L'infanzia spezzata dei bambini soldato

di Giorgia Gazzetti

Grace, dall'Uganda, e Kon, reclutato dai militari in Sudan, raccontano la propria terribile esperienza in un convegno in Campidoglio. Oltre 250mila minori coinvolti nei conflitti nel mondo

«La mia storia è soltanto una tra le migliaia di storie che ancora non avete mai sentito». Grace Akallo, ex bambina-soldato originaria dell’Uganda, è a Roma per il convegno internazionale “Bambini e giovani colpiti dai conflitti armati: ascoltare, capire, agire”, tenutosi ieri (23 giugno 2009) nella sala della Protomoteca del Campidoglio e promosso dal ministero degli Esteri e dal Comune in collaborazione con Onu, Unicef e Save the Children. Immagini di vite spezzate ma piene di speranza di tanti bambini-soldato sono state immortalate nella mostra fotografica “Bambini di guerra: infanzia spezzata”, inaugurata in piazza del Campidoglio prima dell’inizio del convegno ed aperta al pubblico fino al 29 giugno.

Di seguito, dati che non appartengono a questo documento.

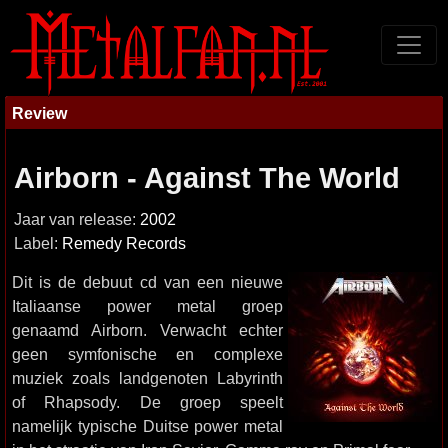
Review
Airborn - Against The World
Jaar van release:
2002
Label:
Remedy Records
Dit is de debuut cd van een nieuwe
Italiaanse power metal groep
genaamd Airborn. Verwacht echter
geen symfonische en complexe
muziek zoals landgenoten Labyrinth
of Rhapsody. De groep speelt
namelijk typische Duitse power metal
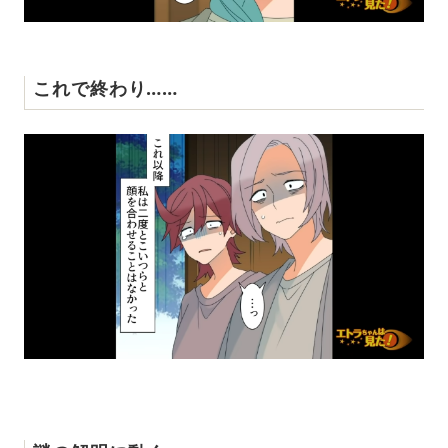
これで終わり……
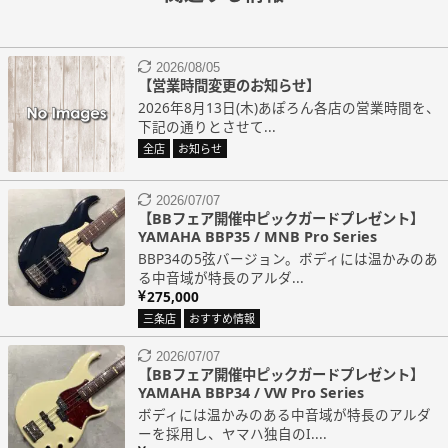
2026/08/05
【営業時間変更のお知らせ】
2026年8月13日(木)あぽろん各店の営業時間を、
下記の通りとさせて...
全店
お知らせ
2026/07/07
【BBフェア開催中ピックガードプレゼント】
YAMAHA BBP35 / MNB Pro Series
BBP34の5弦バージョン。ボディには温かみのあ
る中音域が特長のアルダ...
275,000
三条店
おすすめ情報
2026/07/07
【BBフェア開催中ピックガードプレゼント】
YAMAHA BBP34 / VW Pro Series
ボディには温かみのある中音域が特長のアルダ
ーを採用し、ヤマハ独自のI....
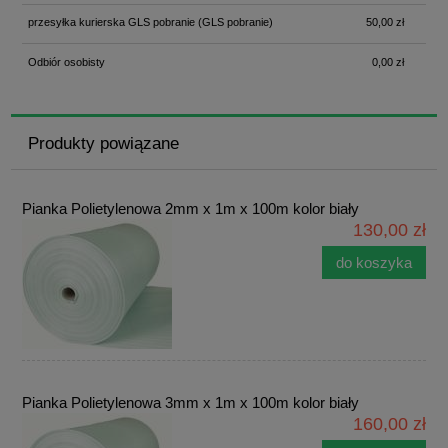
przesyłka kurierska GLS pobranie
(GLS pobranie)
50,00 zł
Odbiór osobisty
0,00 zł
Produkty powiązane
Pianka Polietylenowa 2mm x 1m x 100m kolor biały
130,00 zł
do koszyka
Pianka Polietylenowa 3mm x 1m x 100m kolor biały
160,00 zł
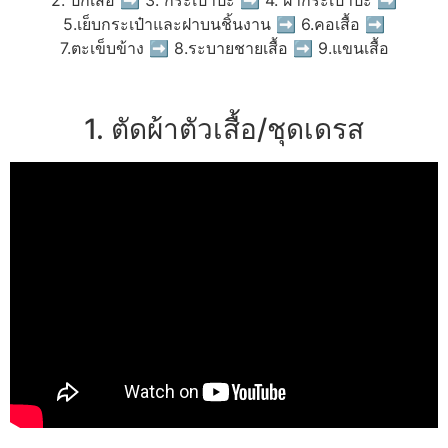
5.เย็บกระเป๋าและฝาบนชิ้นงาน ➡ 6.คอเสื้อ ➡
7.ตะเข็บข้าง ➡ 8.ระบายชายเสื้อ ➡ 9.แขนเสื้อ
1. ตัดผ้าตัวเสื้อ/ชุดเดรส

Secondo le stime fornite da Onu e Save the Children, sono 250mila i bambini coinvolti in conflitti in tutto il mondo. Impiegati come combattenti, messaggeri, spie, facchini e cuochi vengono proiettati nel mondo adulto della violenza, delle armi, del sangue, delle minacce e della morte. Privati dell’amore e della protezione delle proprie famiglie combattono una guerra che non hanno mai voluto e che difficilmente comprendono. Le bambine e le ragazze, costrette a diventare “donne” troppo precocemente, sono le vittime preferite del branco per stupri e violenze. Oltre un miliardo di bambini, ovvero un sesto della popolazione mondiale, vive nei 42 paesi colpiti , dal 2002 ad oggi, da guerre e guerriglie. Sono 14,2 milioni i piccoli sfollati e rifugiati a causa dei conflitti su un totale di 24,5 milioni di sfollati nel mondo. Il 41% delle vittime, inoltre, ha meno di 18 anni. Almeno un dato positivo sembra esserci: sono oltre 100mila i bambini-soldato smobilitati dal 1998 e reintegrati nel tessuto sociale dei rispettivi Paesi.

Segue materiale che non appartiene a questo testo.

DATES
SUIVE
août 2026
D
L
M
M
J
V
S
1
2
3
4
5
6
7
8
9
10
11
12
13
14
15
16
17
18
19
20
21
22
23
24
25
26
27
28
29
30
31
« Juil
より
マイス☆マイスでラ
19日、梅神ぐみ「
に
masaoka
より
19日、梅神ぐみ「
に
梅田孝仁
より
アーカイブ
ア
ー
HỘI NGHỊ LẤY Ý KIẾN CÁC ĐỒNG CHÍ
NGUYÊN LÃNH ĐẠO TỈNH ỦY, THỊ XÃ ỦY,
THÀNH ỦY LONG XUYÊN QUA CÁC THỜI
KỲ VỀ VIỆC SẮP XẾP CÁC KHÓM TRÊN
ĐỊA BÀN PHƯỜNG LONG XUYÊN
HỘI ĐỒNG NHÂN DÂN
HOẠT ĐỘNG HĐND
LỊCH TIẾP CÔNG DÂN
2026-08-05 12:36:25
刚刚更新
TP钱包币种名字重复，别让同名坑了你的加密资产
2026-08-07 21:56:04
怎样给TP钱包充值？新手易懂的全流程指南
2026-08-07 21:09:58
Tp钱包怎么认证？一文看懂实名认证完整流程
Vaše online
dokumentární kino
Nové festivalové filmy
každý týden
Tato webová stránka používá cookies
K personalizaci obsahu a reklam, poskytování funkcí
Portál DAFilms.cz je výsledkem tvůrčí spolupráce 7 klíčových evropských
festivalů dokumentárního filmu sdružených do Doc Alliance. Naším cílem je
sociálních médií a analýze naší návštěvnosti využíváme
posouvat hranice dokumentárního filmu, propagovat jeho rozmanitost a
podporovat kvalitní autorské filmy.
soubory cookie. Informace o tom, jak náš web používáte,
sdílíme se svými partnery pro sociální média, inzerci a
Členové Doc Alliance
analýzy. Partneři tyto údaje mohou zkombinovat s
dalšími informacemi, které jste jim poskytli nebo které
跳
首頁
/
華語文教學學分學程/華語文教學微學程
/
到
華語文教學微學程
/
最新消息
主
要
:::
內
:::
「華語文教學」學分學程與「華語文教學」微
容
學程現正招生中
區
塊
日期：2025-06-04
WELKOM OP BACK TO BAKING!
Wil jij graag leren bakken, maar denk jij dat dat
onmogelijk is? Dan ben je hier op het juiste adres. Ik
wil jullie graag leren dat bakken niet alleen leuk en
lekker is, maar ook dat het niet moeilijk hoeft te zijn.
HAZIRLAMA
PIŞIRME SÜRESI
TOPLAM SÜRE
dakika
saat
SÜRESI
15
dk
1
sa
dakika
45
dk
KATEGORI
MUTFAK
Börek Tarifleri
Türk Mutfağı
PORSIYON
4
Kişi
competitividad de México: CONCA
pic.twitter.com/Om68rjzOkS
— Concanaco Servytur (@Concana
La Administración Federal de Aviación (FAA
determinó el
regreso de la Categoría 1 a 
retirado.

Ma «ci sono decine e decine di gruppi armati - denuncia Grace - che continuano a distruggere la vita dei bambini in molte zone del mondo». Come è successo a lei, in prima persona. Il 9 ottobre 1996 Grace viene catturata dalla Lord’s Resistance Army e prelevata dal college nel nord dell’Uganda in cui i suoi genitori l’hanno mandata, dopo la scuola elementare, per garantirle un futuro migliore e proseguire gli studi. Delle 138 ragazzine rapite insieme a Grace, 109 si salvano quasi subito. Grace, invece, subisce stupri e violenze. «Prima d’allora - continua la ragazza - non avevo mai conosciuto un uomo». Ma poi riesce a salvarsi. Il dolore, una ferita troppo grande da rimarginare e il ricordo di quella orribile esperienza spingono Grace e Kon Kelei, ex bambino-soldato del Sudan, a fondare, lo scorso novembre, Nypaw - Network of Young people affected by war. Appoggiato dall’Italia e presentato all’Onu insieme all’Unicef e alle ong impegnate nel settore, il network di ex bimbi soldato nasce per aiutare chi cade nella trappola degli adulti senza pietà.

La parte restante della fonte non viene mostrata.